= EXERCISE BRIEF =
Report only the number of lines in the records that contain the word "تمام".

SOURCE MATERIAL section start

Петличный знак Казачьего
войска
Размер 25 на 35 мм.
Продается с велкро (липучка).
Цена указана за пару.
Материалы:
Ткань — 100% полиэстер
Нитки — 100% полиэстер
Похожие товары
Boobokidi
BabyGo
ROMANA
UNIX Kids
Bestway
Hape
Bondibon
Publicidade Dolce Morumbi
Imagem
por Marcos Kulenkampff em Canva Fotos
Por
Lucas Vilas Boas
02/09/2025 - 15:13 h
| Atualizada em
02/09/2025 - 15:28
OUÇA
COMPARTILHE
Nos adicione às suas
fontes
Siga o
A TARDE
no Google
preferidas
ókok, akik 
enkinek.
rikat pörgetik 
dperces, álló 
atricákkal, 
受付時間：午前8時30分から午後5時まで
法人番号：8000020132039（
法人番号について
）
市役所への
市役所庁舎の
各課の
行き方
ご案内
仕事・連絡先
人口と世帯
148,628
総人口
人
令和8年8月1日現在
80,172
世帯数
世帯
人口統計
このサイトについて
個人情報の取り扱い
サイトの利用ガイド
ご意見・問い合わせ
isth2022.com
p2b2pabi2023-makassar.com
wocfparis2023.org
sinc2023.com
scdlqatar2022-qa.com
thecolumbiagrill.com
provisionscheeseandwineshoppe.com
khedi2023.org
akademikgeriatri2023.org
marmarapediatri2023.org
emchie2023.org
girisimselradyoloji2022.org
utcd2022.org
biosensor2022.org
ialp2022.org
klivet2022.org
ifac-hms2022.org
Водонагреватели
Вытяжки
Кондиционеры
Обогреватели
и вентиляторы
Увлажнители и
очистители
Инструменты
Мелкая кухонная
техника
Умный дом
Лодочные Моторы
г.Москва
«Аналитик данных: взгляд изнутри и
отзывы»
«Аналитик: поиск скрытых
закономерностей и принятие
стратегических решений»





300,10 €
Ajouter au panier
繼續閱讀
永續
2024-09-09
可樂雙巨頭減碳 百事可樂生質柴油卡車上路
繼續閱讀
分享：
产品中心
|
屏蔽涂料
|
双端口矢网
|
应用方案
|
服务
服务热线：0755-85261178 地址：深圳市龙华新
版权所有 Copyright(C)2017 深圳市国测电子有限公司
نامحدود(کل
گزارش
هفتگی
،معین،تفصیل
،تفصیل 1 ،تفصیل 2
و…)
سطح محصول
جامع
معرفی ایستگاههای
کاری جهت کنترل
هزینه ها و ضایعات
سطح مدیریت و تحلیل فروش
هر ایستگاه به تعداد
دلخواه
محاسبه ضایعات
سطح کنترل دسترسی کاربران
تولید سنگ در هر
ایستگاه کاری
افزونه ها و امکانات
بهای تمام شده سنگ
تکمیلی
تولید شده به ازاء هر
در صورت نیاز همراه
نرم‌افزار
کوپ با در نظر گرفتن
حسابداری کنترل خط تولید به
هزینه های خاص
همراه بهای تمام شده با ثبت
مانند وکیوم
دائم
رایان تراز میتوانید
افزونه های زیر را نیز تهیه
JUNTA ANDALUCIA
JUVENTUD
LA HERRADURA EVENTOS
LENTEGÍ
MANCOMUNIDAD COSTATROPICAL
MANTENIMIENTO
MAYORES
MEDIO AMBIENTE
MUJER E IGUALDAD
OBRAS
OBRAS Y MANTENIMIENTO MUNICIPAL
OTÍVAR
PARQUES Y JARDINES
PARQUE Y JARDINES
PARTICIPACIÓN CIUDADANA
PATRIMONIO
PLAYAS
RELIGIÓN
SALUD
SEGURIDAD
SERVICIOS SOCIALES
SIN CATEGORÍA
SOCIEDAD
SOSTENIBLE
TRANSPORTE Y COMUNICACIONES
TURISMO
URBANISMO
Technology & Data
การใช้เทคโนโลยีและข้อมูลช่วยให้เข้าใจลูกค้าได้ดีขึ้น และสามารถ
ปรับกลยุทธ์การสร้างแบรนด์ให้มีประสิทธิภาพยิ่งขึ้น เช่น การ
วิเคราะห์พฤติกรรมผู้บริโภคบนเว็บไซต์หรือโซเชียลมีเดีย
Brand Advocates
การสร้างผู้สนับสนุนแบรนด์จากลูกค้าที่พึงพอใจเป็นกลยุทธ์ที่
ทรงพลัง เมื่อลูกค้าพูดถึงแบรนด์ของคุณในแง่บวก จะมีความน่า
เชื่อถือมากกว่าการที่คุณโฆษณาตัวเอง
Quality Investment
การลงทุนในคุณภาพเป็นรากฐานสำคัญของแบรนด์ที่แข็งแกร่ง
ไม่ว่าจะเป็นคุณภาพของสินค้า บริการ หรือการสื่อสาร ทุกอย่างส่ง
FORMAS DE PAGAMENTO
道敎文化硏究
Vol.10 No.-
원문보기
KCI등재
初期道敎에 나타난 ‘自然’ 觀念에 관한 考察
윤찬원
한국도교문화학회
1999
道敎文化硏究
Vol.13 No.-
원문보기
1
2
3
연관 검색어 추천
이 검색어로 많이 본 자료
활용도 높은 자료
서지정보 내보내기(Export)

SOURCE MATERIAL section end

= YOUR SOLUTION =
2